Pixabay
Llegar a ser uno de los mejores samuráis, no fue una tarea fácil: mi vida, basada en la bushido, se caracterizaba por la rectitud, el valor, el honor, el respeto… La lealtad a mi señor era mi única bandera; no le temía a nada, ni siquiera a la muerte. Hasta que un día me encontré cara a cara con ella. El enemigo me tendió una emboscada y solo me quedaba una salida si no quería caer prisionero: el seppuku, el suicidio ritual.
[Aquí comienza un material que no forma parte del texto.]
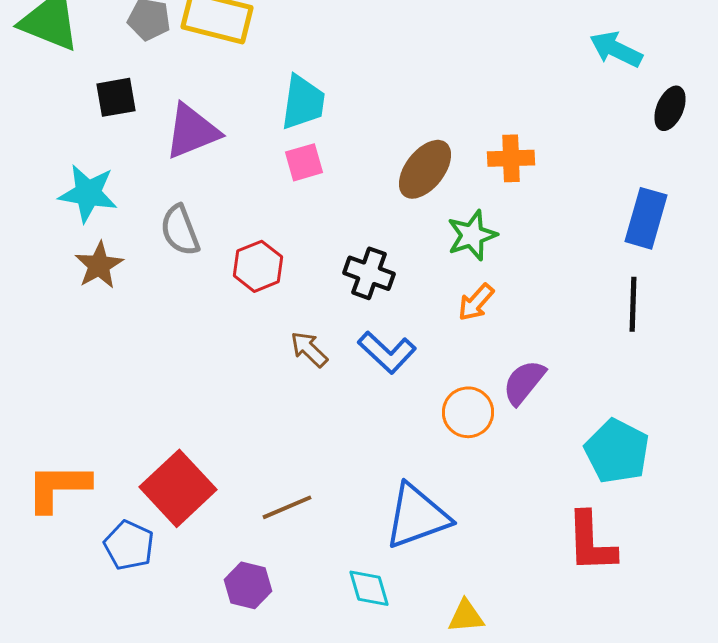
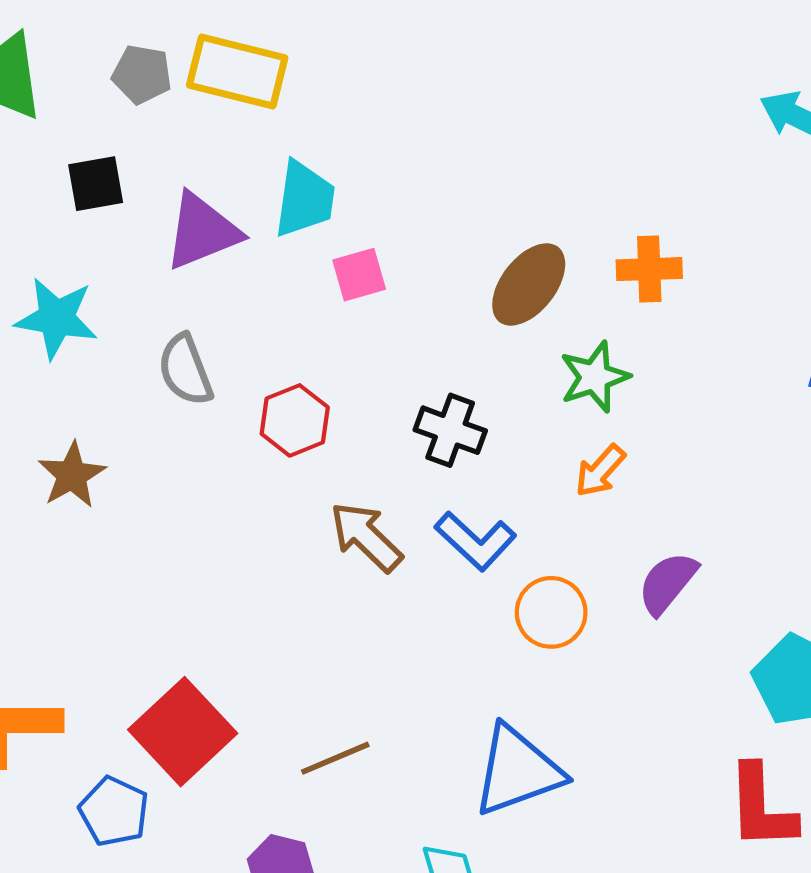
cyan trapezoid: (303, 102) -> (304, 199), moved
brown star: (99, 265) -> (72, 475), moved
brown arrow: (309, 349) -> (366, 537), size x1.4
orange circle: (468, 412) -> (551, 612), moved

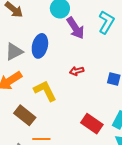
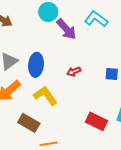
cyan L-shape: (106, 22) -> (96, 19), turned -75
blue ellipse: (40, 46) -> (36, 65), moved

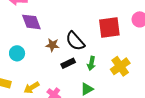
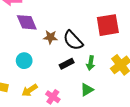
brown star: (52, 45) -> (50, 37), moved
cyan circle: (17, 53) -> (24, 61), moved

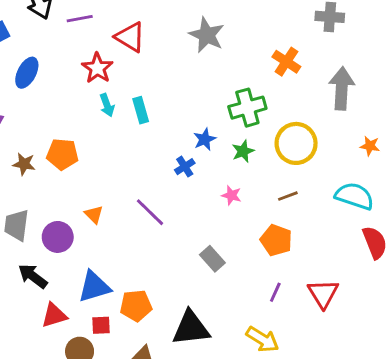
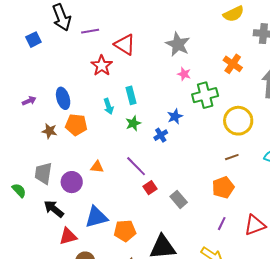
blue ellipse: (27, 73) -> (63, 98), moved, turned -45
cyan arrow: (107, 105) -> (108, 106), moved
green star: (243, 151) -> (133, 123), moved
pink star: (231, 195) -> (184, 74), moved
orange triangle: (94, 214) -> (97, 167), turned -40
orange pentagon: (276, 240) -> (223, 187), turned 30
red triangle: (323, 294) -> (255, 225), turned 40
red square: (101, 325) -> (150, 188), moved, turned -32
Toda una vida preparándome para ese momento, pero, días antes, había perdido el tanto, el cuchillo para llevar a cabo el seppuku. Un anciano me regaló entonces una daga muy especial, con mango de jade donde había grabado un precioso corcel. No me parecía bien hacer el ritual sin el arma oficial, pero en el momento crucial empuñé esa daga y, aunque extraña y poco usual, no pude hacer más que usarla. No recuerdo el dolor ni la sangre… pero sí recuerdo la oscuridad que me tragó y de la que salí fortalecido. Mi suicidio no me provocó la muerte, sino un nuevo renacer: ahora soy la montura de un guerrero y su más fiel compañero.
Esta es mi participación para el reto de marzo de «Lo ves es lo que lees» del blog de Jessica Galera Andreu.